Opinion: This goes against one of the tenets mentioned in the earlier part of the post of symmetry. It's perhaps to be interpreted as symmetry of some smaller subset of operations, since there are special actors across the nodes.

Node Failure

There is no global view of the status of a node "A". It is only determined by other nodes that wish to communicate with "A". Explicit node arrival/departures from the system are determined as sufficient.

Common Dynamo Configurations

The common (N,R,W) configuration used by several instances of Dynamo is (3,2,2). These values are chosen to meet the necessary levels of performance, durability, consistency, and availability SLAs.

Optimizations

Nodes maintain an object buffer in-memory. Every write operation is written to that buffer. Separate writer thread flushes the writes to disk periodically.
Whenever a node gets a read operation, the nodes check the in-memory buffer before accessing disk. If present, the object is returned from the in-memory buffer. Otherwise, the object is retrieved from disk.

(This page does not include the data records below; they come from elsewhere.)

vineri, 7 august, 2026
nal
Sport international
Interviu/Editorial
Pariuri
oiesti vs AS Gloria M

Durability is a trade-off. The hosts with the in-memory buffer can crash. To overcome this, the Co-ordinator node instructs one of the "N" nodes responsible for the key to perform a "durable" write. This does not effect performance since the writes only wait for W responses. (This works because: W < N).

Partition Strategies

Strategy 1: T random tokens per node and partition by token value
Strategy 2: T random tokens per node and equal sized partitions
Strategy 3: Q/S tokens per node, equal-sized partitions

Strategy 1

Unequal partition ranges, because the partition ranges are just defined by laying the tokens in the hash space in order. Every two continuous tokens define a range.
Goes back to earlier point of not being able to add more nodes to handle extra request load, since the performance is non-deterministic.

Strategy 2

Q equally sized partitions.
Q is usually set such that Q >> N and Q >> S*T, where S is the number of nodes in the system.
Partition scheme does not depend on the tokens.

Strategy 3

Each node is assigned Q/S tokens where S is the number of nodes in the system. When a node leaves the system, its tokens are randomly distributed to the remaining nodes such that these properties are preserved. Similarly, when a node joins the system it "steals" tokens from nodes in the system in a way that preserves these properties.

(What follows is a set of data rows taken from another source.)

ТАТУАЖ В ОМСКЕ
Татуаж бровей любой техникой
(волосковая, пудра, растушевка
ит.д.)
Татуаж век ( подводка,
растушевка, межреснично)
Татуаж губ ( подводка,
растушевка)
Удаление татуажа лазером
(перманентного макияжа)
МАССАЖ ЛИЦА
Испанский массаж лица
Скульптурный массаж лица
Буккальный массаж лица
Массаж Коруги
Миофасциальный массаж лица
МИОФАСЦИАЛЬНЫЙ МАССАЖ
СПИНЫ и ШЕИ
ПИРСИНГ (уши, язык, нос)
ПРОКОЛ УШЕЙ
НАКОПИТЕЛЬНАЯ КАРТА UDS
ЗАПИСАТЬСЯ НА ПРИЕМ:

Strategy 3 comes out to be the best.

Size of membership information per node is the least.
Faster bootstrapping/recovery.
Ease of Archival.

Opinion:

The above section requires some more in-depth analysis to showcase why Strategy 3 is the best. Expect an update.

Divergent Object Versions

Network Partitions
Excessive concurrent writers

Client or Server driven Co-ordination

Load-Balancer forwards a request it receives uniformly to any node in the ring. Write requests require a Co-ordinator node (top node from the preference list for the key). Read requests do not.
Clients can poll a dynamo node to figure out which nodes are in the preference list for their key of choice. The requests can then be routed directly to that node, this avoids a network hop and a need for a load balancer.

Background vs Foreground

Only grant and allow background tasks in time slices depending on the measurement of how much load foreground tasks are currently causing (latencies for disk operations, failed database accesses due to lock-contention and transaction timeouts, and request queue wait times). The "admission controller" manages this process.

Conclusion

Primary advantage of Dynamo is that it provides the necessary knobs using the three parameters of (N,R,W) to tune their instance based on their needs.
For new applications that want to use Dynamo, some analysis is required during the initial stages of the development to pick the right conflict resolution mechanisms that meet the business case appropriately
Dynamo adopts a full membership model where each node is aware of the data hosted by its peers. To do this, each node actively gossips the full routing table with other nodes in the system.